Ce projet s’inscrit dans la stratégie tunisienne visant à consolider la filière électronique et à attirer davantage d’investissements étrangers.
La Tunisie au cœur de la stratégie du groupe français
Lors de cette rencontre, le PDG d’Asteel Flash Tunisie, Nicolas Denis, a affirmé la volonté du groupe de faire de la Tunisie « une destination de choix pour les investissements dans l’industrie électronique à l’échelle mondiale ».
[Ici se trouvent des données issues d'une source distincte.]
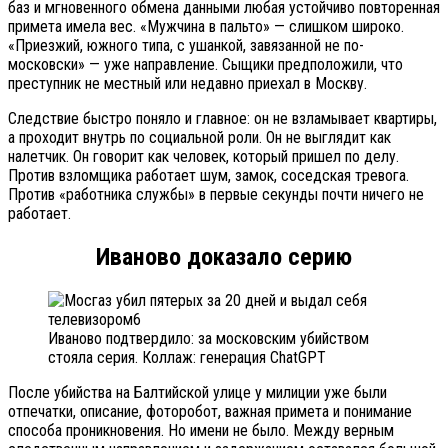
баз и мгновенного обмена данными любая устойчиво повторенная
примета имела вес. «Мужчина в пальто» — слишком широко.
«Приезжий, южного типа, с ушанкой, завязанной не по-
московски» — уже направление. Сыщики предположили, что
преступник не местный или недавно приехал в Москву.
Следствие быстро поняло и главное: он не взламывает квартиры,
а проходит внутрь по социальной роли. Он не выглядит как
налетчик. Он говорит как человек, который пришел по делу.
Против взломщика работает шум, замок, соседская тревога.
Против «работника службы» в первые секунды почти ничего не
работает.
Иваново доказало серию
Иваново подтвердило: за московским убийством
стояла серия. Коллаж: генерация ChatGPT
После убийства на Балтийской улице у милиции уже были
отпечатки, описание, фоторобот, важная примета и понимание
способа проникновения. Но имени не было. Между верным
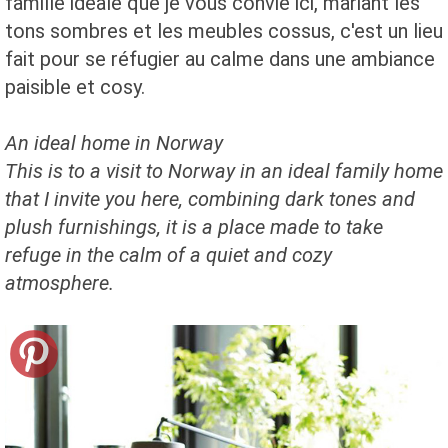
famille idéale que je vous convie ici, mariant les
tons sombres et les meubles cossus, c'est un lieu
fait pour se réfugier au calme dans une ambiance
paisible et cosy.
An ideal home
in Norway
This is
to a
visit to Norway
in an ideal
family home
that I invite you
here
, combining
dark tones
and
plush furnishings
,
it is a place
made
to take
refuge
in the calm of
a quiet
and cozy
atmosphere.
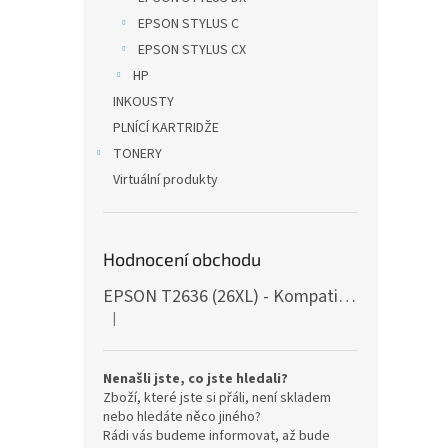
EPSON STYLUS C
EPSON STYLUS CX
HP
INKOUSTY
PLNÍCÍ KARTRIDŽE
TONERY
Virtuální produkty
Hodnocení obchodu
EPSON T2636 (26XL) - Kompatibilní, s čipy, 5ks
|
Hodnocení produktu je 5 z 5 hvězdiček.
Nenašli jste, co jste hledali?
Zboží, které jste si přáli, není skladem
nebo hledáte něco jiného?
Rádi vás budeme informovat, až bude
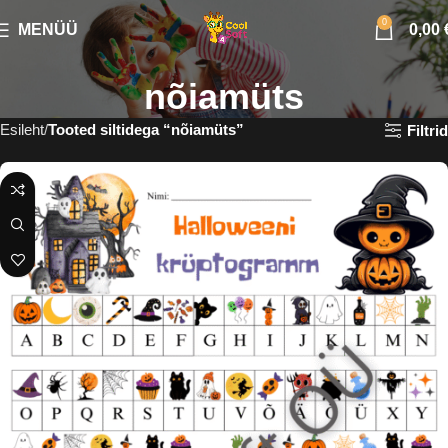
0
MENÜÜ
0,00
nõiamüts
Esileht
Tooted siltidega “nõiamüts”
Filtrid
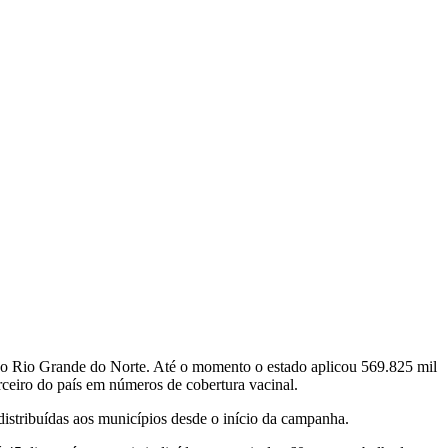
 do Rio Grande do Norte. Até o momento o estado aplicou 569.825 mil
rceiro do país em números de cobertura vacinal.
 distribuídas aos municípios desde o início da campanha.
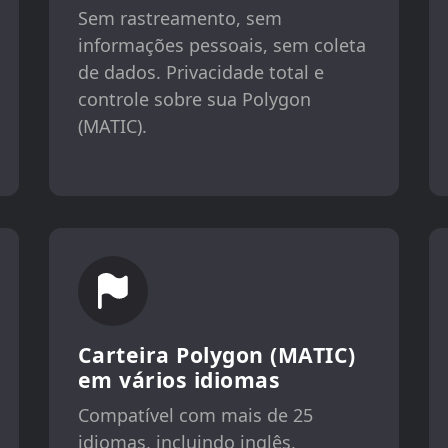
Sem rastreamento, sem
informações pessoais, sem coleta
de dados. Privacidade total e
controle sobre sua Polygon
(MATIC).
Carteira Polygon (MATIC)
em vários idiomas
Compatível com mais de 25
idiomas, incluindo inglês,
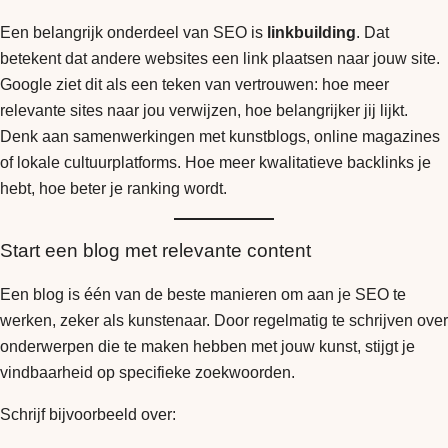
Een belangrijk onderdeel van SEO is
linkbuilding
. Dat
betekent dat andere websites een link plaatsen naar jouw site.
Google ziet dit als een teken van vertrouwen: hoe meer
relevante sites naar jou verwijzen, hoe belangrijker jij lijkt.
Denk aan samenwerkingen met kunstblogs, online magazines
of lokale cultuurplatforms. Hoe meer kwalitatieve backlinks je
hebt, hoe beter je ranking wordt.
Start een blog met relevante content
Een blog is één van de beste manieren om aan je SEO te
werken, zeker als kunstenaar. Door regelmatig te schrijven over
onderwerpen die te maken hebben met jouw kunst, stijgt je
vindbaarheid op specifieke zoekwoorden.
Schrijf bijvoorbeeld over:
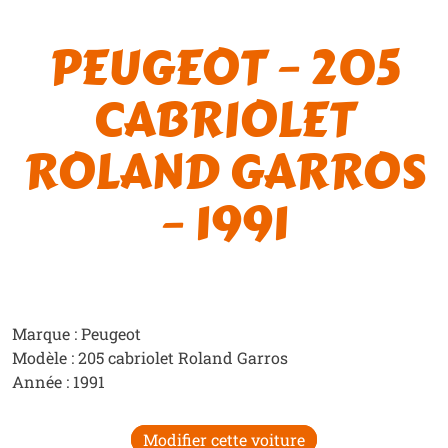
PEUGEOT – 205
CABRIOLET
ROLAND GARROS
– 1991
Marque : Peugeot
Modèle : 205 cabriolet Roland Garros
Année : 1991
Modifier cette voiture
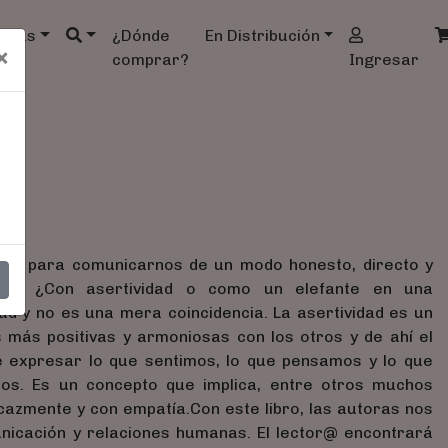
ndas
¿Dónde
En Distribución
×
comprar?
Ingresar
idad para comunicarnos de un modo honesto, directo y
ida? ¿Con asertividad o como un elefante en una
ad y no es una mera coincidencia. La asertividad es un
más positivas y armoniosas con los otros y de ahí el
e expresar lo que sentimos, lo que pensamos y lo que
dos. Es un concepto que implica, entre otros muchos
cazmente y con empatía.Con este libro, las autoras nos
nicación y relaciones humanas. El lector@ encontrará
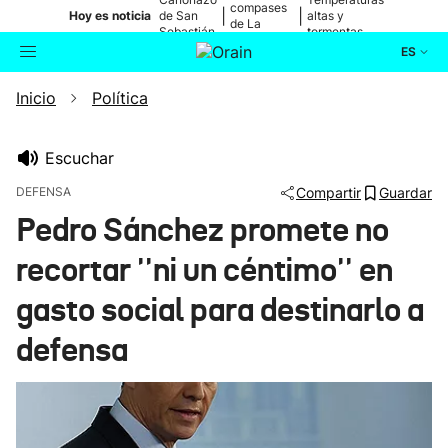
compases
|
|
Hoy es noticia
de San
altas y
de La
Sebastián
tormentas
Blanca
ES
Inicio
Política
Actualidad
Buscador
Política
Escuchar
DEFENSA
Compartir
Guardar
Cultura
Pedro Sánchez promete no
recortar ''ni un céntimo'' en
Ikusmiran
gasto social para destinarlo a
Eguraldia
defensa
Le responsable français a mis en avant la qualité des compétences tunisiennes et le niveau de qualification des ressources humaines locales, considérés comme des atouts majeurs pour le développement des activités du groupe dans le pays.
Présent en Tunisie depuis 25 ans, Asteel Flash emploie actuellement environ 1500 ingénieurs et cadres au sein de sa filiale tunisienne, devenue un maillon important dans son dispositif industriel international.
Une filière stratégique soutenue par l’État
De son côté, Salah Zouari a réaffirmé l’engagement des autorités tunisiennes à soutenir les investissements dans l’industrie électronique, considérée comme un secteur stratégique à forte valeur ajoutée.
Le ministre a notamment rappelé la signature, en avril 2026, de la « Charte de compétitivité du secteur des industries électroniques à l’horizon 2030 ». Cette feuille de route vise à porter les exportations du secteur à près de cinq milliards de dinars et à générer 10.000 emplois qualifiés dans les prochaines années.
Les autorités misent ainsi sur le développement de l’électronique pour renforcer l’attractivité industrielle du pays et consolider la place de la Tunisie dans les chaînes de valeur internationales.
L’annonce de cette future extension intervient dans un contexte où la Tunisie cherche à attirer davantage d’investissements étrangers dans les secteurs technologiques et industriels.